À vista deste texto e de outros, não se pode dizer, com Dallegrave, que “Cristo nunca fez exorcismo, nem tampouco recomendou que os apóstolos o fizessem”. Na verdade, Jesus não fingiu estar diante do maligno nem exerceu uma arte teatral ao exorcizá-lo, como se não houvesse possessão diabólica. Adaptando-se a uma crença “errônea” dos seus contemporâneos, Jesus teria confirmado os judeus no seu “erro” e teria transmitido aos cristãos a falsa noção de possessão diabólica. Ora Jesus veio justamente para a missão de dissipar os erros e dar testemunho da verdade – o que não se compatibiliza com fingimento e teatralidade vazia:
Jo 18,37: “Para isto nasci e para isto vim ao mundo para dar testemunho da verdade. Quem é da verdade, escuta a minha voz”.
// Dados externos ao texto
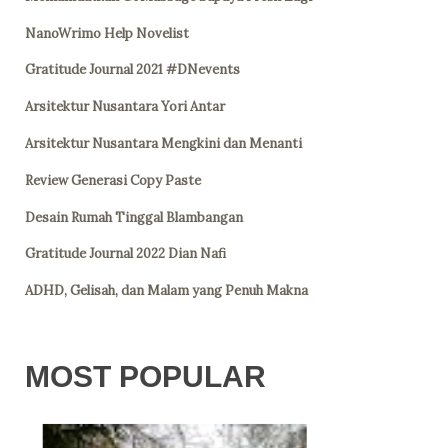
NanoWrimo Help Novelist
Gratitude Journal 2021 #DNevents
Arsitektur Nusantara Yori Antar
Arsitektur Nusantara Mengkini dan Menanti
Review Generasi Copy Paste
Desain Rumah Tinggal Blambangan
Gratitude Journal 2022 Dian Nafi
ADHD, Gelisah, dan Malam yang Penuh Makna
MOST POPULAR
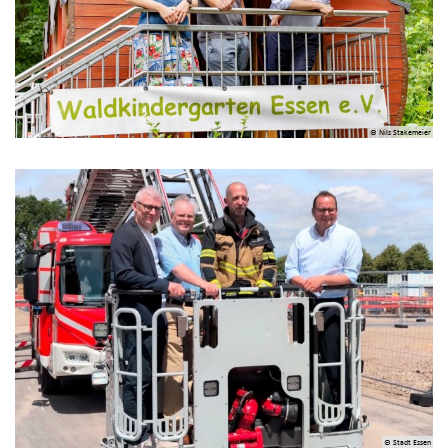
© Nils Stakemeier
© Stadt Essen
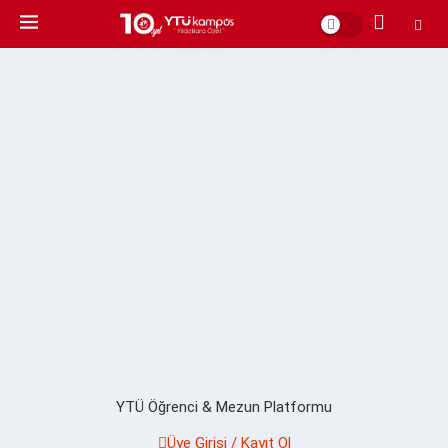
YTÜ Öğrenci & Mezun Platformu
Üye Girişi / Kayıt Ol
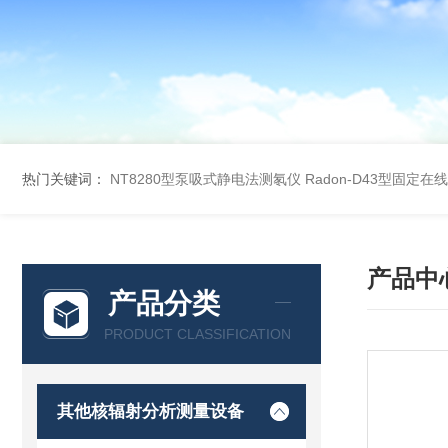
热门关键词：
NT8280型泵吸式静电法测氡仪
Radon-D43型固定
产品中
产品分类
PRODUCT CLASSIFICATION
其他核辐射分析测量设备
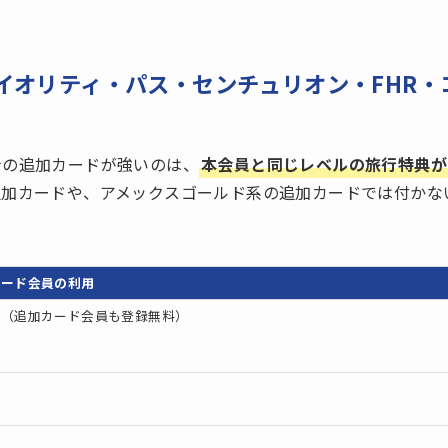
イオリティ・パス・センチュリオン・FHR・
ナの追加カードが強いのは、
本会員と同じレベルの旅行特典が
追加カードや、アメックスゴールド系の追加カードでは付かな
カード会員の利用
可（追加カード会員も登録無料）
可
可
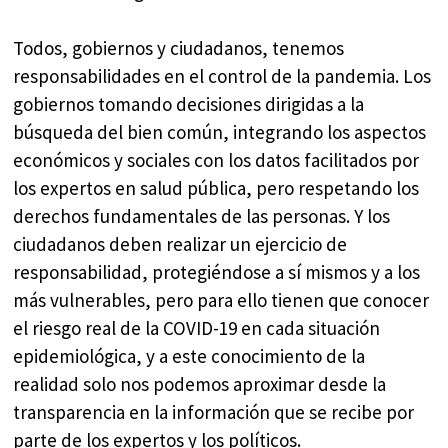
Todos, gobiernos y ciudadanos, tenemos
responsabilidades en el control de la pandemia. Los
gobiernos tomando decisiones dirigidas a la
búsqueda del bien común, integrando los aspectos
económicos y sociales con los datos facilitados por
los expertos en salud pública, pero respetando los
derechos fundamentales de las personas. Y los
ciudadanos deben realizar un ejercicio de
responsabilidad, protegiéndose a sí mismos y a los
más vulnerables, pero para ello tienen que conocer
el riesgo real de la COVID-19 en cada situación
epidemiológica, y a este conocimiento de la
realidad solo nos podemos aproximar desde la
transparencia en la información que se recibe por
parte de los expertos y los políticos.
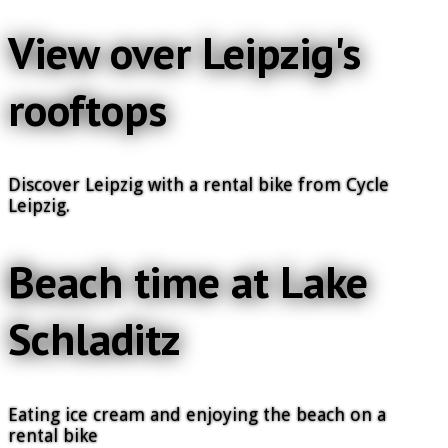
View over Leipzig's
rooftops
Discover Leipzig with a rental bike from Cycle
Leipzig.
Beach time at Lake
Schladitz
Eating ice cream and enjoying the beach on a
rental bike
Por conseguinte, é forçoso admitir que Jesus, Mestre da Verdade, não “fez palhaçadas”, mas confirmou a crença na possessão diabólica e efetuou exorcismos.
Após Jesus Cristo, a Igreja durante vinte séculos (até hoje) afirmou e afirma a possibilidade da possessão diabólica; Ela tem também um Ritual de Exorcismo Solene, a ser utilizado em casos precisos. Todavia o diagnóstico de possessão diabólica hoje em dia é mais minucioso do que outrora, pois se sabe que vários fenômenos então inexplicáveis eram atribuídos à ação do Maligno, ao passo que atualmente são reconhecidos como fenômenos meramente humanos ou psicológicos. Em conseqüência, recomenda-se cautela a fim de não se admitir precipitadamente a possessão diabólica.
Ainda se pode notar no artigo de Dallegrave uma grave imprecisão: a história do Antigo Testamento teria durado 5.000 anos, quando na verdade a vocação de Abraão, que dá origem a tal história, ocorreu no século XIX a.C!